The manner in which the expert panel approached this issue and its terms of reference were inadequate. It seems that the interests of deferred members have not been adequately taken into consideration. There is a requirement to have due regard to the interests of different categories of member, but there is no evidence that this has happened in the case of deferred members. It was incumbent on the Minister for Transport, Tourism and Sport to examine the matter and be satisfied that all parties had been given due regard, but it is quite clear that did not happen. Before the panel reported to him and before he saw the recommendations, he replied to parliamentary questions saying he intended to sign the orders. He pre-empted the outcome of the process. A couple of weeks ago, when the deferred members met the Minister for Social Protection to express their grave concerns about their future, they felt it had been a successful meeting and that they had received a fair hearing. As the Taoiseach told us, later that day the Minister for Transport, Tourism and Sport consulted the Minister for Social Protection and signed the orders. Deferred members have every right to feel aggrieved.

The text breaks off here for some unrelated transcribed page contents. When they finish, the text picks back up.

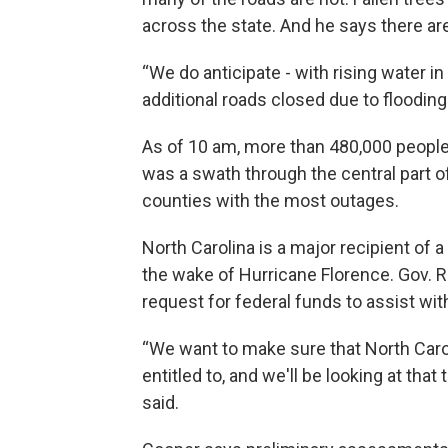
across the state. And he says there are 
“We do anticipate - with rising water 
additional roads closed due to flooding 
As of 10 am, more than 480,000 people 
was a swath through the central part o
counties with the most outages.
North Carolina is a major recipient of a
the wake of Hurricane Florence. Gov. Roy
request for federal funds to assist wi
“We want to make sure that North Caroli
entitled to, and we'll be looking at that 
said.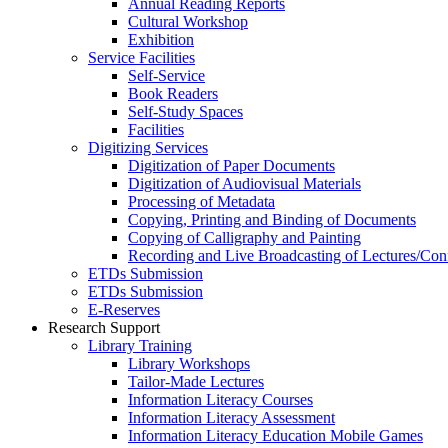
Annual Reading Reports
Cultural Workshop
Exhibition
Service Facilities
Self-Service
Book Readers
Self-Study Spaces
Facilities
Digitizing Services
Digitization of Paper Documents
Digitization of Audiovisual Materials
Processing of Metadata
Copying, Printing and Binding of Documents
Copying of Calligraphy and Painting
Recording and Live Broadcasting of Lectures/Con
ETDs Submission
ETDs Submission
E‑Reserves
Research Support
Library Training
Library Workshops
Tailor-Made Lectures
Information Literacy Courses
Information Literacy Assessment
Information Literacy Education Mobile Games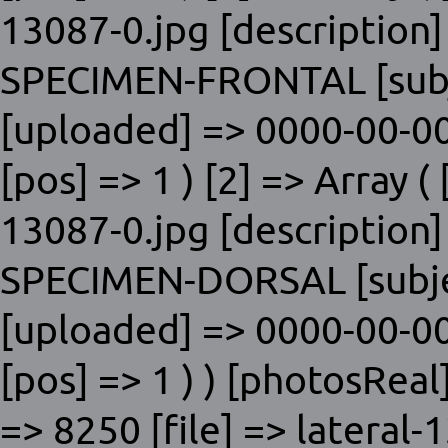
13087-0.jpg [description]
SPECIMEN-FRONTAL [subje
[uploaded] => 0000-00-00
[pos] => 1 ) [2] => Array ( 
13087-0.jpg [description]
SPECIMEN-DORSAL [subjec
[uploaded] => 0000-00-00
[pos] => 1 ) ) [photosReal]
=> 8250 [file] => lateral-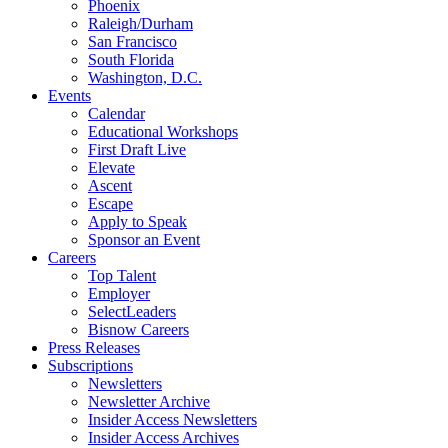
Phoenix
Raleigh/Durham
San Francisco
South Florida
Washington, D.C.
Events
Calendar
Educational Workshops
First Draft Live
Elevate
Ascent
Escape
Apply to Speak
Sponsor an Event
Careers
Top Talent
Employer
SelectLeaders
Bisnow Careers
Press Releases
Subscriptions
Newsletters
Newsletter Archive
Insider Access Newsletters
Insider Access Archives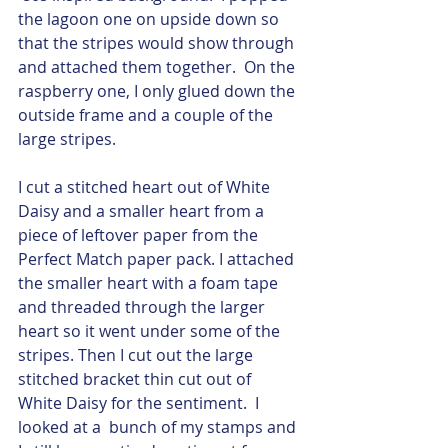
the lagoon one on upside down so 
that the stripes would show through 
and attached them together.  On the 
raspberry one, I only glued down the 
outside frame and a couple of the 
large stripes.  
I cut a stitched heart out of White 
Daisy and a smaller heart from a 
piece of leftover paper from the 
Perfect Match paper pack. I attached 
the smaller heart with a foam tape 
and threaded through the larger 
heart so it went under some of the 
stripes. Then I cut out the large 
stitched bracket thin cut out of 
White Daisy for the sentiment.  I 
looked at a  bunch of my stamps and 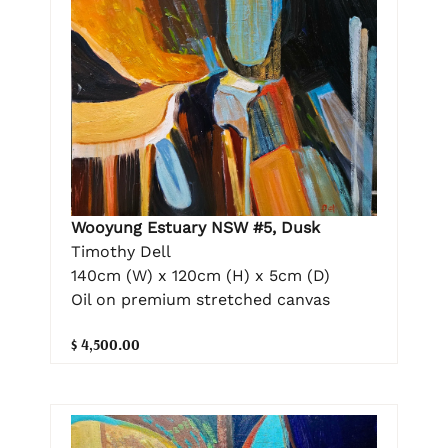
Wooyung Estuary NSW #5, Dusk
Timothy Dell
140cm (W) x 120cm (H) x 5cm (D)
Oil on premium stretched canvas
$ 4,500.00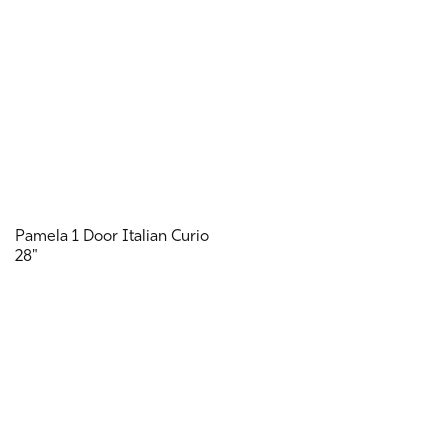
Pamela 1 Door Italian Curio
28"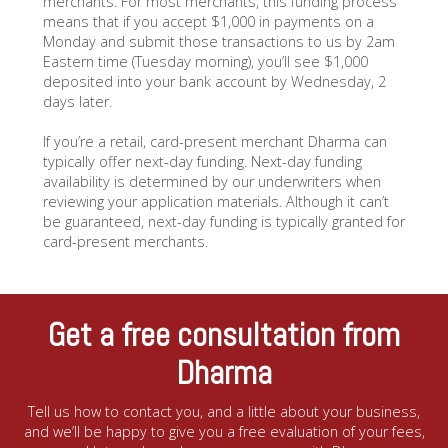
merchants. For most merchants, this funding process
means that if you accept $1,000 in payments on a
Monday and submit those transactions to us by 2am
Eastern time (Tuesday morning), you’ll see $1,000
deposited into your bank account by Wednesday, 2
days later.
If you’re a retail, card-present merchant Dharma can
typically offer next-day funding. Next-day funding
availability is determined by our underwriters when
reviewing your application materials. Although it can’t
be guaranteed, next-day funding is typically granted for
card-present merchants.
Get a free consultation from
Dharma
Tell us how to contact you, and a little about your business,
and we’ll be happy to give you a free evaluation of your fees,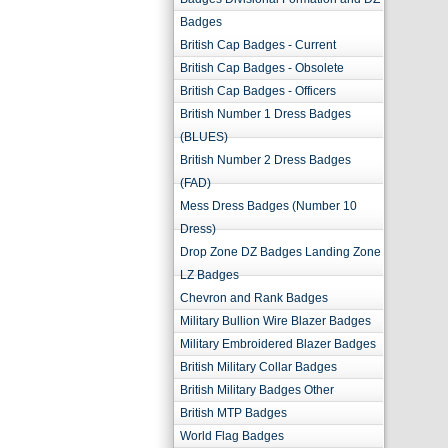
Badges
British Cap Badges - Current
British Cap Badges - Obsolete
British Cap Badges - Officers
British Number 1 Dress Badges
(BLUES)
British Number 2 Dress Badges
(FAD)
Mess Dress Badges (Number 10
Dress)
Drop Zone DZ Badges Landing Zone
LZ Badges
Chevron and Rank Badges
Military Bullion Wire Blazer Badges
Military Embroidered Blazer Badges
British Military Collar Badges
British Military Badges Other
British MTP Badges
World Flag Badges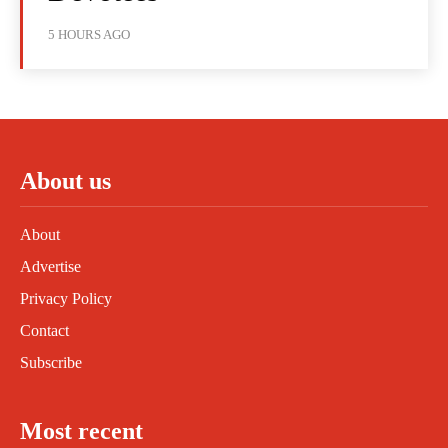
5 HOURS AGO
About us
About
Advertise
Privacy Policy
Contact
Subscribe
Most recent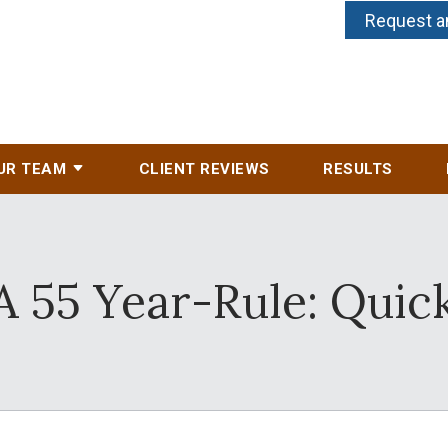
Request a
UR TEAM
CLIENT REVIEWS
RESULTS
A 55 Year-Rule: Quick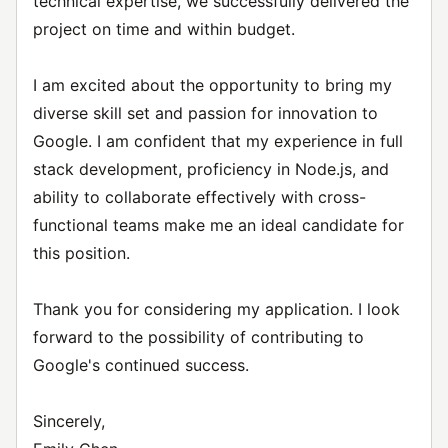
technical expertise, we successfully delivered the
project on time and within budget.
I am excited about the opportunity to bring my
diverse skill set and passion for innovation to
Google. I am confident that my experience in full
stack development, proficiency in Node.js, and
ability to collaborate effectively with cross-
functional teams make me an ideal candidate for
this position.
Thank you for considering my application. I look
forward to the possibility of contributing to
Google's continued success.
Sincerely,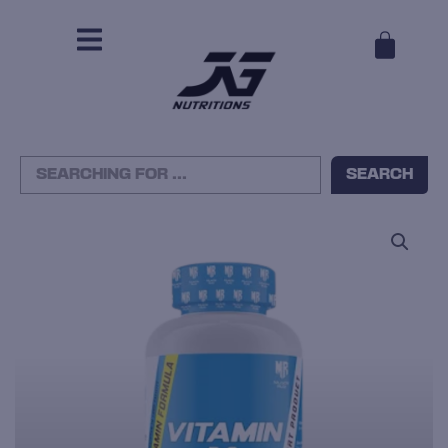
CAR
Search
SEARCH
...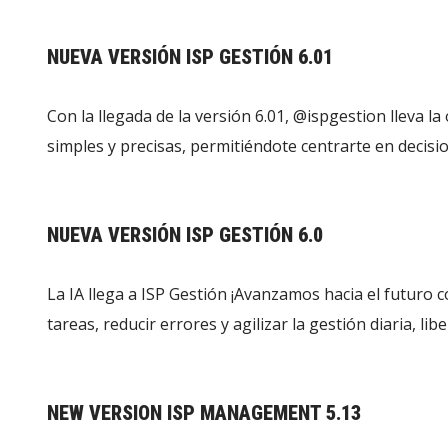
NUEVA VERSIÓN ISP GESTIÓN 6.01
Con la llegada de la versión 6.01, ‪@ispgestion‬ lleva la
simples y precisas, permitiéndote centrarte en decisi
NUEVA VERSIÓN ISP GESTIÓN 6.0
La IA llega a ISP Gestión ¡Avanzamos hacia el futuro co
tareas, reducir errores y agilizar la gestión diaria, 
NEW VERSION ISP MANAGEMENT 5.13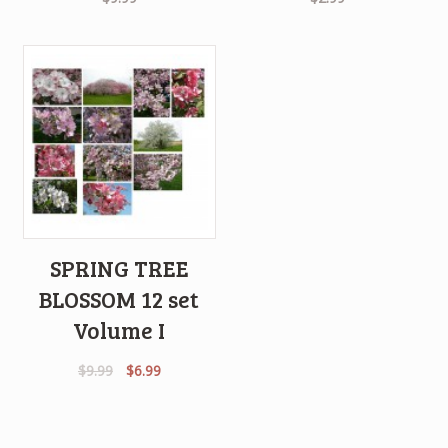
SPRING TREE
BLOSSOM 12 set
Volume I
Original
Current
$
9.99
$
6.99
price
price
was:
is:
$9.99.
$6.99.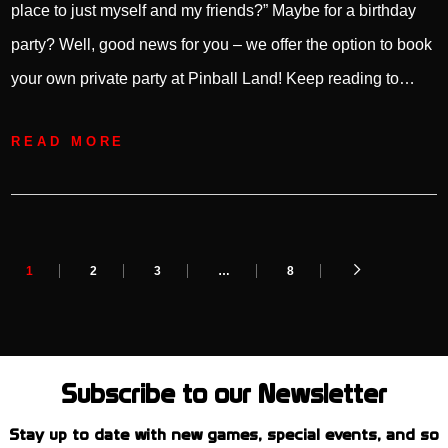
place to just myself and my friends?” Maybe for a birthday
party? Well, good news for you – we offer the option to book
your own private party at Pinball Land! Keep reading to…
READ MORE
1
2
3
…
8
Subscribe to our Newsletter
Stay up to date with new games, special events, and so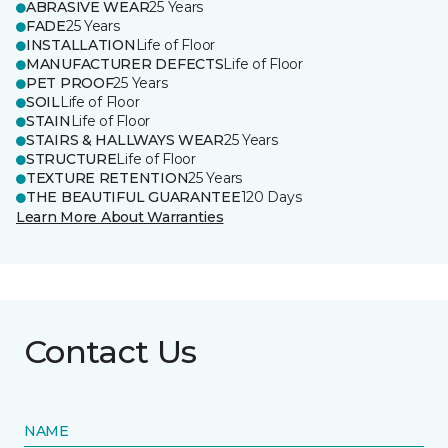
ABRASIVE WEAR
25 Years
FADE
25 Years
INSTALLATION
Life of Floor
MANUFACTURER DEFECTS
Life of Floor
PET PROOF
25 Years
SOIL
Life of Floor
STAIN
Life of Floor
STAIRS & HALLWAYS WEAR
25 Years
STRUCTURE
Life of Floor
TEXTURE RETENTION
25 Years
THE BEAUTIFUL GUARANTEE
120 Days
Learn More About Warranties
Contact Us
NAME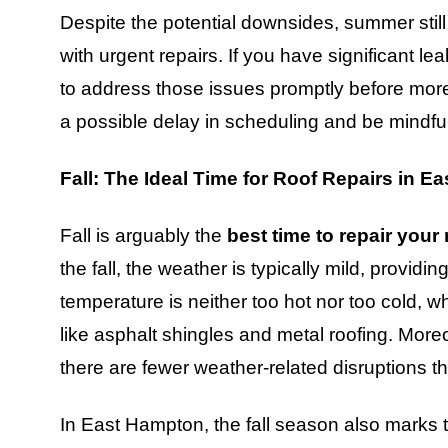
Despite the potential downsides, summer still 
with urgent repairs. If you have significant l
to address those issues promptly before more 
a possible delay in scheduling and be mindful
Fall: The Ideal Time for Roof Repairs in 
Fall is arguably the
best time to repair your
the fall, the weather is typically mild, providi
temperature is neither too hot nor too cold, wh
like asphalt shingles and metal roofing. More
there are fewer weather-related disruptions tha
In East Hampton, the fall season also marks t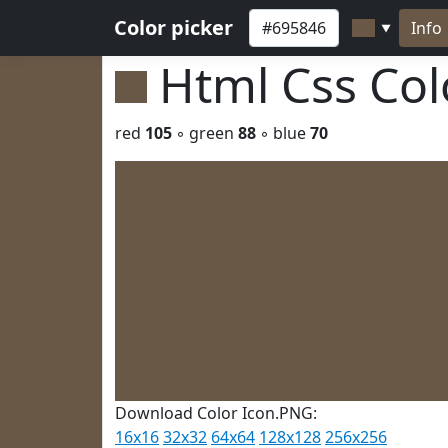
Color picker
Info
▼
Html Css Co
red
105
◦ green
88
◦ blue
70
Download Color Icon.PNG:
16x16
32x32
64x64
128x128
256x256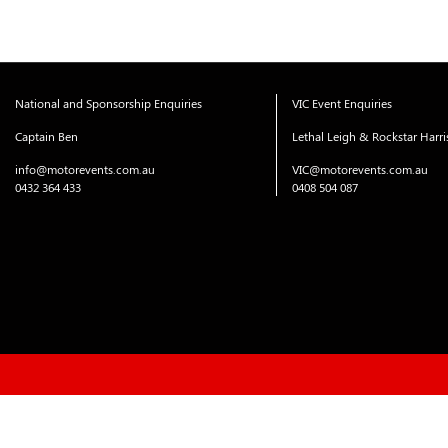
navigation
National and Sponsorship Enquiries
VIC Event Enquiries
Captain Ben
Lethal Leigh & Rockstar Harr
info@motorevents.com.au
VIC@motorevents.com.au
0432 364 433
0408 504 087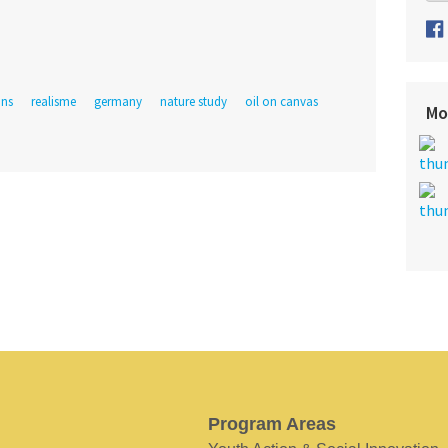
ins
realisme
germany
nature study
oil on canvas
Mo
Program Areas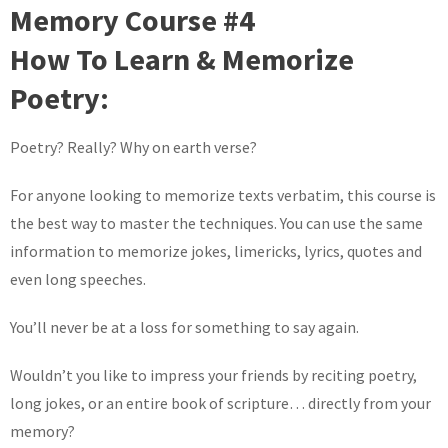
Memory Course #4
How To Learn & Memorize
Poetry:
Poetry? Really? Why on earth verse?
For anyone looking to memorize texts verbatim, this course is
the best way to master the techniques. You can use the same
information to memorize jokes, limericks, lyrics, quotes and
even long speeches.
You’ll never be at a loss for something to say again.
Wouldn’t you like to impress your friends by reciting poetry,
long jokes, or an entire book of scripture… directly from your
memory?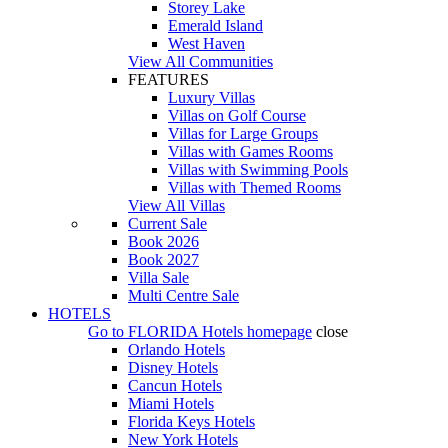
Storey Lake
Emerald Island
West Haven
View All Communities
FEATURES
Luxury Villas
Villas on Golf Course
Villas for Large Groups
Villas with Games Rooms
Villas with Swimming Pools
Villas with Themed Rooms
View All Villas
Current Sale
Book 2026
Book 2027
Villa Sale
Multi Centre Sale
HOTELS
Go to
FLORIDA Hotels
homepage
close
Orlando Hotels
Disney Hotels
Cancun Hotels
Miami Hotels
Florida Keys Hotels
New York Hotels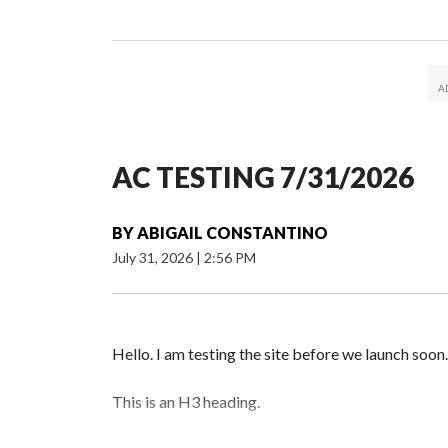
AC TESTING 7/31/2026
BY
ABIGAIL CONSTANTINO
July 31, 2026
|
2:56 PM
Hello. I am testing the site before we launch soon.
This is an H3 heading.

The Government had plenty of opportunities to provide a political solution, which is what is required. By any standard, the deferred pensioners have been unfairly treated. They did not receive an adequate hearing and have not been adequately considered in the report of the expert panel. The Minister for Transport, Tourism and Sport appears to be quite happy to support the expert panel in so doing, which position was endorsed by the entire Cabinet. The people in question have been sold down the Swanee and left with no option but to take legal action. They have contracts and signed undertakings from their respective companies outlining their pension entitlements. Although it took a very long time for it to come around, we saw that legal action was required by the Waterford Crystal workers to get any movement on the part of the Government in their case. Regrettably, it seems that the members of the IASS, the Irish airlines superannuation scheme, have been put in exactly the same position and the same action will have to be contemplated. It is regrettable that the State is standing idly by, saying it is fair game to treat in this manner pensioners who had a legitimate expectation that they would have their pension commitments honoured by the Dublin Airport Authority, which is still a semi-State company, and Aer Lingus, in which the State is a significant shareholder. It is also wrong to sell them down the Swanee when the companies concerned are in a healthy state and could afford to meet the pension commitments they made. It is regrettable that the Minister is not taking a more proactive role in upholding these pensioners’ rights. Even at this late stage, I appeal to her to do so.

Amendment No. 18 is interesting in that it highlights the fact that the more people lose their pensions under defined benefit pension schemes, the more it will cost the State. With respect, there is an even larger problem. I have said before that the country’s demography with an increased dependency ratio of 2:1 by the middle of the century means the State will not be able to sustain the State old age pension system at the same level as it currently exists. Accordingly, it is incumbent upon us to encourage people to provide for themselves.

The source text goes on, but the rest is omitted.